START RECORDS FOR THIS TASK
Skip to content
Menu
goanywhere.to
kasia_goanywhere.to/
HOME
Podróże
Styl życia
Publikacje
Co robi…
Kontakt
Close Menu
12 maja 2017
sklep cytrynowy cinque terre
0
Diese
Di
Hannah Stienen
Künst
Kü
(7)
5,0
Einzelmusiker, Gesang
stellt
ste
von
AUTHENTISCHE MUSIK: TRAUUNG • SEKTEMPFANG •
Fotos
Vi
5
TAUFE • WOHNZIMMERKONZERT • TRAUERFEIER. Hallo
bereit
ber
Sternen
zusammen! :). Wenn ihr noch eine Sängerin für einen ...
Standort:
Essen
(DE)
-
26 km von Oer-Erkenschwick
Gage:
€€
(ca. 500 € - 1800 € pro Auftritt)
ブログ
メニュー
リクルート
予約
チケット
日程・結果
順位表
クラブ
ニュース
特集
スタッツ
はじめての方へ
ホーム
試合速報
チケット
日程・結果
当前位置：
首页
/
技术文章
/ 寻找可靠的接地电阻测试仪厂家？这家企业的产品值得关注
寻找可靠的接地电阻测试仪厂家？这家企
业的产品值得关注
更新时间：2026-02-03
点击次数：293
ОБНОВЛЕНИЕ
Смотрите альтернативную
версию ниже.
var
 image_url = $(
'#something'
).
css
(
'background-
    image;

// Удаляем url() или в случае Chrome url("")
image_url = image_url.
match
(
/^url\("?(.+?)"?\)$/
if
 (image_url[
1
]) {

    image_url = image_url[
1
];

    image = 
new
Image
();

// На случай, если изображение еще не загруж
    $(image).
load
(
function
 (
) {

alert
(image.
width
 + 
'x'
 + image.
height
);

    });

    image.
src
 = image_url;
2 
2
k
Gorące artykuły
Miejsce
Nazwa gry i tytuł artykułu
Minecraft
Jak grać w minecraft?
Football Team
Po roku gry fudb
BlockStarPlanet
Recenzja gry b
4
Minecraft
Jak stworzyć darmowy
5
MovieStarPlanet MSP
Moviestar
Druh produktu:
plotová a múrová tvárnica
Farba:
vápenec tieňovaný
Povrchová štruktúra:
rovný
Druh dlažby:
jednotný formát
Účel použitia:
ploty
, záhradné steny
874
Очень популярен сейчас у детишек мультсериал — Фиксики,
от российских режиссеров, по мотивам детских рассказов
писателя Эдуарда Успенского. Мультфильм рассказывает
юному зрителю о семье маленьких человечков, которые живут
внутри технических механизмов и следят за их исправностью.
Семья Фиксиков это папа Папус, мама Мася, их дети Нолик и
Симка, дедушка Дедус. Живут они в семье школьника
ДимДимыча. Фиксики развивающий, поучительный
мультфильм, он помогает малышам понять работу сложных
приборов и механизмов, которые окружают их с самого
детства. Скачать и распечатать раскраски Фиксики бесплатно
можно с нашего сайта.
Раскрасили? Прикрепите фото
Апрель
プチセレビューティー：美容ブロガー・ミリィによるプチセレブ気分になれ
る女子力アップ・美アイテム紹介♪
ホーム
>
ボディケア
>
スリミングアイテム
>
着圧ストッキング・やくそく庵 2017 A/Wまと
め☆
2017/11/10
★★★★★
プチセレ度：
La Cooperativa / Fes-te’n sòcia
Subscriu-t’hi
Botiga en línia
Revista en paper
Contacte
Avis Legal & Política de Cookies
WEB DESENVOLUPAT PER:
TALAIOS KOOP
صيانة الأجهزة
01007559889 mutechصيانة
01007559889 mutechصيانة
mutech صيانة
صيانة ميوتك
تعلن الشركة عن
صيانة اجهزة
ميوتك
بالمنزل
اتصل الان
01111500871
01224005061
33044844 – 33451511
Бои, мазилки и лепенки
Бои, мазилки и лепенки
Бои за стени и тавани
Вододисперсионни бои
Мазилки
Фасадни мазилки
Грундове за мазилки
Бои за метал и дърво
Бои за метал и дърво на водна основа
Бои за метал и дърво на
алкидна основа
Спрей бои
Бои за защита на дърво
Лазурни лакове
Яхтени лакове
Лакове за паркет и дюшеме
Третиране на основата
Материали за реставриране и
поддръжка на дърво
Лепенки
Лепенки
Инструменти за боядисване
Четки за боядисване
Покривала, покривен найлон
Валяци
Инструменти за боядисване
END RECORDS FOR THIS TASK
## ACTIVITY
Could you print every record above exactly as it appears?

## WORKED SOLUTION
Skip to content
Menu
goanywhere.to
kasia_goanywhere.to/
HOME
Podróże
Styl życia
Publikacje
Co robi…
Kontakt
Close Menu
12 maja 2017
sklep cytrynowy cinque terre
0
Diese
Di
Hannah Stienen
Künst
Kü
(7)
5,0
Einzelmusiker, Gesang
stellt
ste
von
AUTHENTISCHE MUSIK: TRAUUNG • SEKTEMPFANG •
Fotos
Vi
5
TAUFE • WOHNZIMMERKONZERT • TRAUERFEIER. Hallo
bereit
ber
Sternen
zusammen! :). Wenn ihr noch eine Sängerin für einen ...
Standort:
Essen
(DE)
-
26 km von Oer-Erkenschwick
Gage:
€€
(ca. 500 € - 1800 € pro Auftritt)
ブログ
メニュー
リクルート
予約
チケット
日程・結果
順位表
クラブ
ニュース
特集
スタッツ
はじめての方へ
ホーム
試合速報
チケット
日程・結果
当前位置：
首页
/
技术文章
/ 寻找可靠的接地电阻测试仪厂家？这家企业的产品值得关注
寻找可靠的接地电阻测试仪厂家？这家企
业的产品值得关注
更新时间：2026-02-03
点击次数：293
ОБНОВЛЕНИЕ
Смотрите альтернативную
версию ниже.
var
 image_url = $(
'#something'
).
css
(
'background-
    image;

// Удаляем url() или в случае Chrome url("")
image_url = image_url.
match
(
/^url\("?(.+?)"?\)$/
if
 (image_url[
1
]) {

    image_url = image_url[
1
];

    image = 
new
Image
();

// На случай, если изображение еще не загруж
    $(image).
load
(
function
 (
) {

alert
(image.
width
 + 
'x'
 + image.
height
);

    });

    image.
src
 = image_url;
2 
2
k
Gorące artykuły
Miejsce
Nazwa gry i tytuł artykułu
Minecraft
Jak grać w minecraft?
Football Team
Po roku gry fudb
BlockStarPlanet
Recenzja gry b
4
Minecraft
Jak stworzyć darmowy
5
MovieStarPlanet MSP
Moviestar
Druh produktu:
plotová a múrová tvárnica
Farba:
vápenec tieňovaný
Povrchová štruktúra:
rovný
Druh dlažby:
jednotný formát
Účel použitia:
ploty
, záhradné steny
874
Очень популярен сейчас у детишек мультсериал — Фиксики,
от российских режиссеров, по мотивам детских рассказов
писателя Эдуарда Успенского. Мультфильм рассказывает
юному зрителю о семье маленьких человечков, которые живут
внутри технических механизмов и следят за их исправностью.
Семья Фиксиков это папа Папус, мама Мася, их дети Нолик и
Симка, дедушка Дедус. Живут они в семье школьника
ДимДимыча. Фиксики развивающий, поучительный
мультфильм, он помогает малышам понять работу сложных
приборов и механизмов, которые окружают их с самого
детства. Скачать и распечатать раскраски Фиксики бесплатно
можно с нашего сайта.
Раскрасили? Прикрепите фото
Апрель
プチセレビューティー：美容ブロガー・ミリィによるプチセレブ気分になれ
る女子力アップ・美アイテム紹介♪
ホーム
>
ボディケア
>
スリミングアイテム
>
着圧ストッキング・やくそく庵 2017 A/Wまと
め☆
2017/11/10
★★★★★
プチセレ度：
La Cooperativa / Fes-te’n sòcia
Subscriu-t’hi
Botiga en línia
Revista en paper
Contacte
Avis Legal & Política de Cookies
WEB DESENVOLUPAT PER:
TALAIOS KOOP
صيانة الأجهزة
01007559889 mutechصيانة
01007559889 mutechصيانة
mutech صيانة
صيانة ميوتك
تعلن الشركة عن
صيانة اجهزة
ميوتك
بالمنزل
اتصل الان
01111500871
01224005061
33044844 – 33451511
Бои, мазилки и лепенки
Бои, мазилки и лепенки
Бои за стени и тавани
Вододисперсионни бои
Мазилки
Фасадни мазилки
Грундове за мазилки
Бои за метал и дърво
Бои за метал и дърво на водна основа
Бои за метал и дърво на
алкидна основа
Спрей бои
Бои за защита на дърво
Лазурни лакове
Яхтени лакове
Лакове за паркет и дюшеме
Третиране на основата
Материали за реставриране и
поддръжка на дърво
Лепенки
Лепенки
Инструменти за боядисване
Четки за боядисване
Покривала, покривен найлон
Валяци
Инструменти за боядисване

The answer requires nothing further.